Özel Savaş, Özel Harp Dairesi veya Psikolojik Savaşın en önemli düşmanı sol ve komünist çalışmalar veya örgütlerdir. Bu tip savaşta akıl karıştırmak olayları anlaşılmaz duruma getirmek başlıca ilkelerdir. 1989 sonrasında Kuzey Kıbrıs’ta parti veya örgütlerin, aydın ve siyasilerin bombalanmasında da aynı taktikler takip edilmiştir. Mesela esas hedef olan sol ve demokrat kesimlerken aynı bombalamada ya işadamları veya ismi başka işlere karışan kesimler de hedef olmuş ve hedefin kim olduğu kamufle edilmiştir. “Kutlu Adalı’yı vuranlar Rumlardı” demek de aslında Özel Savaş tekniğinin bir gereğiydi. Aşağıda sunacağım örnekler bu iddiamı doğrulayıcı niteliktedir.  Mesela aşağıdaki açıklamalar bayağı ilgi çekicidir:

“Bütün Psikolojik ve Ordu-dışı Dolaylı Savaş programlarının planlanmasında en önemli kural, suçun ABD’den başka bir gücün üzerine yüklenmesini öncelikle sağlamak ve “akla yakın inkar” yoluna gitmektir (ABD ismi ilgili nizamnameden alınmıştır ama Türkiye’deki 1 Mayıs 1977 katliamı, Kuzey Kıbrıs’taki bilhassa 1990 sonrasındaki bombalama, parti kundaklama ve kurşunlama, hatta Kutlu Adalı cinayetindeki olaylarda esas Türk Derin Devleti’nin Özel veya Psikolojik Savaşının ortaya çıkmaması, teşhir olmaması için çeşitli yollar takip edilmiştir. Bu teknik, 1950’li yıllardaki cinayetlerde ve Kavazoğlu cinayetinde de uygulanmıştır,u.ı.).
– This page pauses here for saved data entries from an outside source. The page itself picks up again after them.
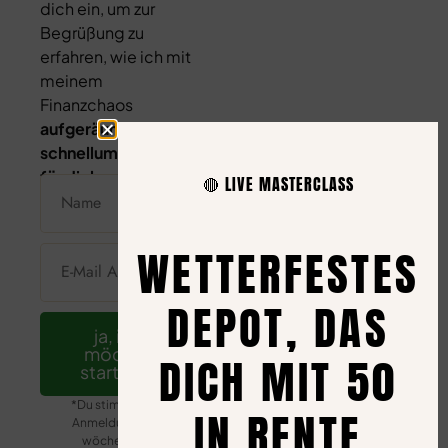
dich ein, um zur
Begrüßung zu
erfahren, wie ich mit
meinem
Finanzchaos
aufgeräumt habe –
schnellumsetzbar
für dich
🔴 LIVE MASTERCLASS
WETTERFESTES
DEPOT, DAS
ja, ich
möchte
DICH MIT 50
starten!*
*Du stimmst der
IN RENTE
Anmeldung zum
wöchentlich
‘  CIA merkezlerinin programlarında yer alan Psikolojik ve Ordu-dışı Dolaylı Savaş çalışmalarında uygulanacak çeşitli yöntemler, yerel koşullara göre değişti. Psikolojik savaş kapsamında propaganda, gençlik ve öğrenci örgütleri, iş ve işçi örgütleri (sendikalar vb.) mesleki ve kültür derneklerle siyasal partiler içinde yapılacak çalışmalar girer. Ordu-dışı Dolaylı Savaş çalışmaları arasında da, yasak bölgelere sızma, sabotaj, ekonomik savaş, kişileri rahatsız etme, ordu-dışı silahlı güçlere hava ve deniz yoluyla destek sağlama, silah verme ve eğitme vardır’ (Kaynak:Halid Özkul, Emperyalizm CIA ve Türkiye,s.23, Parlar,1997,13).

Ordu-dışı Dolaylı Savaş harekatıyla yakın ilgisi olan bozguncu eylemlere “militan eylemleri” adı verilir. Örneğin “merkez” izinli polis memurlarından ya da dost bir partinin militanlarından “zorba ekipleri” kurarak ve destekleyerek “komünistlerle, aşırı solcuların toplantılarını basar, gösterilerini engeller ve yıldırma yoluna gider…” (Kaynak:Philip Agee, CIA Günlüğü,s.90, Parlar,1997,13).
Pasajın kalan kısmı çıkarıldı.